(Transcribed page contents)
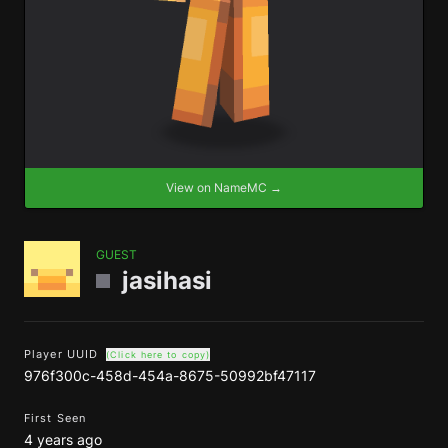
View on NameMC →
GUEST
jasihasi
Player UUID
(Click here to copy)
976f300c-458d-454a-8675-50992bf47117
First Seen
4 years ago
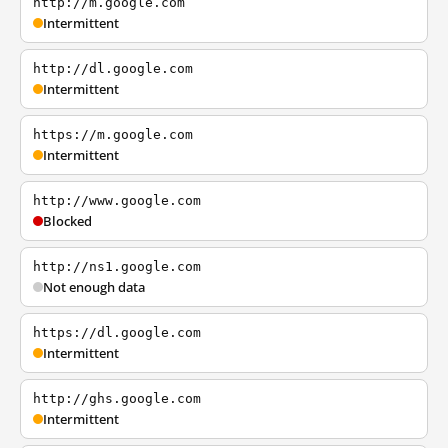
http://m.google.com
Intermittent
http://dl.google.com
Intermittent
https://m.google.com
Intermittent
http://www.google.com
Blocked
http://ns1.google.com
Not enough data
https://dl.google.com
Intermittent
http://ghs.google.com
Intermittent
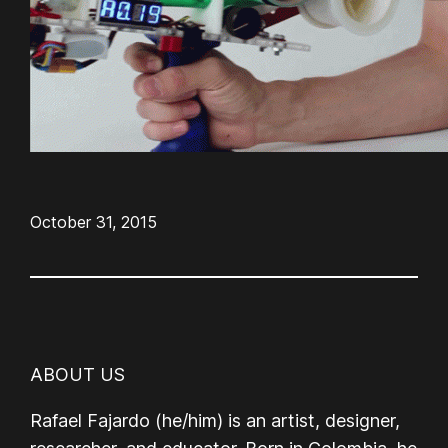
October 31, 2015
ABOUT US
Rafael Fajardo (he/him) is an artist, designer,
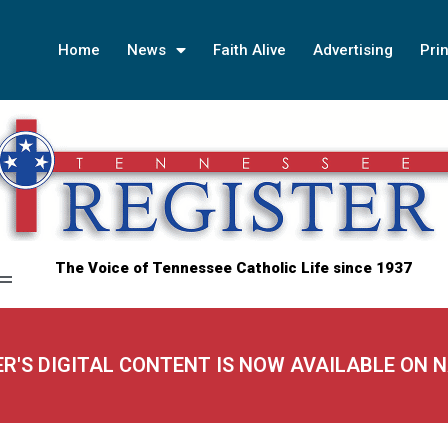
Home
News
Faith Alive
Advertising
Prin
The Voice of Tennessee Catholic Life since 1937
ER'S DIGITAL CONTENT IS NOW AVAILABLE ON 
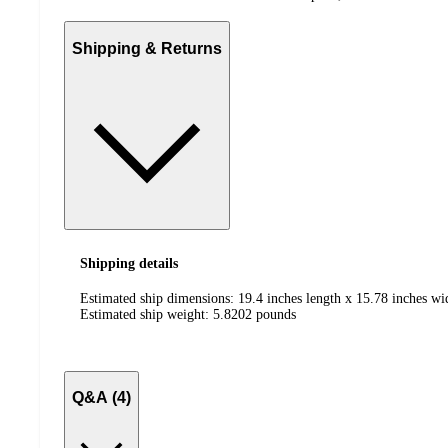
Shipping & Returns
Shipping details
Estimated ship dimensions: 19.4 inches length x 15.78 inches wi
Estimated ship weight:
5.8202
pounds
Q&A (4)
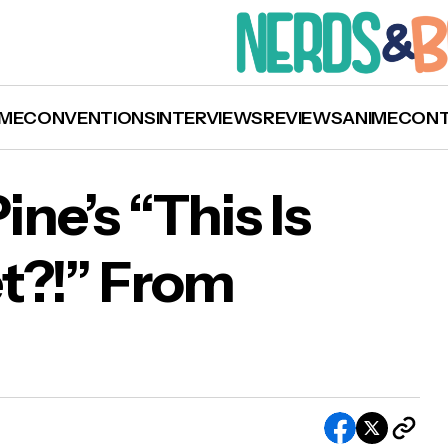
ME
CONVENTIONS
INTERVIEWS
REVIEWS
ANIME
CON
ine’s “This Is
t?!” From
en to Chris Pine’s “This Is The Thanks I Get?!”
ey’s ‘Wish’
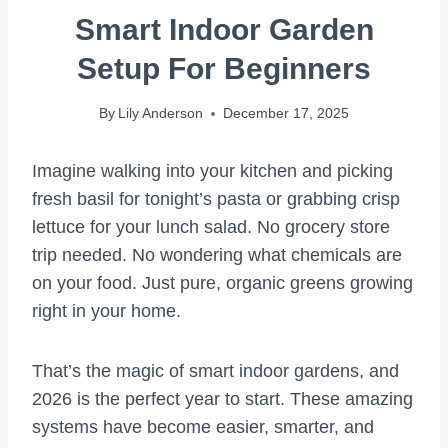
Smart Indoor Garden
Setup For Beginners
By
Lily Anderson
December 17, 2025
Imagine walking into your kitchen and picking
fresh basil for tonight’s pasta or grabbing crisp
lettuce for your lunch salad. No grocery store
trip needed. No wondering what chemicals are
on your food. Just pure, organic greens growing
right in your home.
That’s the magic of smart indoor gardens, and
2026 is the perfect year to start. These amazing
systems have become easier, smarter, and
==
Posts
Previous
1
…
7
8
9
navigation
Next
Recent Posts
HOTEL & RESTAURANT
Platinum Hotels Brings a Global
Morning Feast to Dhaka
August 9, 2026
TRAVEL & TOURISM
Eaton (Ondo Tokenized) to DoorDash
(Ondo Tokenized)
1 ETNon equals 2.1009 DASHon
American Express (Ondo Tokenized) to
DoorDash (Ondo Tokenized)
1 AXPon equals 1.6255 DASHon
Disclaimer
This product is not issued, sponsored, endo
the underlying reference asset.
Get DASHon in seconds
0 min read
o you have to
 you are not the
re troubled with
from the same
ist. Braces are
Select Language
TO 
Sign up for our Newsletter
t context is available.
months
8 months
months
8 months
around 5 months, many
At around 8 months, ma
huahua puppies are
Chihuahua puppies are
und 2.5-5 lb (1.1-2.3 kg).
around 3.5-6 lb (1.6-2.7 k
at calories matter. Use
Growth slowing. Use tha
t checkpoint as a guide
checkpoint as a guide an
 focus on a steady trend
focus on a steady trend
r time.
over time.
* * *
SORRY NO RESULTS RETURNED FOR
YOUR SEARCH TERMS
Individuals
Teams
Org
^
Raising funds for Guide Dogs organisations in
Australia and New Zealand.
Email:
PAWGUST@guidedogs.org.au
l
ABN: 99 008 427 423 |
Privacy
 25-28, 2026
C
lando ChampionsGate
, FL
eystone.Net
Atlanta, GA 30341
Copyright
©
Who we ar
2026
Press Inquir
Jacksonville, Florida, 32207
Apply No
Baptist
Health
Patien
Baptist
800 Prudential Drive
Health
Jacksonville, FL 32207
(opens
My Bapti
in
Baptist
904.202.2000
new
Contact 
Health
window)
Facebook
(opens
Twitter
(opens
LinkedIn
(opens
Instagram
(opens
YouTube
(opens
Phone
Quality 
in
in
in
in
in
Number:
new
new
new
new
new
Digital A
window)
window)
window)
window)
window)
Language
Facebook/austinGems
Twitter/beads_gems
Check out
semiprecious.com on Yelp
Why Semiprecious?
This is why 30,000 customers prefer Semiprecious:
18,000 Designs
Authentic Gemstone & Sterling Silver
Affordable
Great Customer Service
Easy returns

What you have to do ▸ With the first line being the one containing "August 9, 2026" and the last line the one containing "This product is not issued, sponsored, endo", transcribe exactly the lines above that fall in that range.

Answer for this exercise ▸
August 9, 2026
TRAVEL & TOURISM
Eaton (Ondo Tokenized) to DoorDash
(Ondo Tokenized)
1 ETNon equals 2.1009 DASHon
American Express (Ondo Tokenized) to
DoorDash (Ondo Tokenized)
1 AXPon equals 1.6255 DASHon
Disclaimer
This product is not issued, sponsored, endo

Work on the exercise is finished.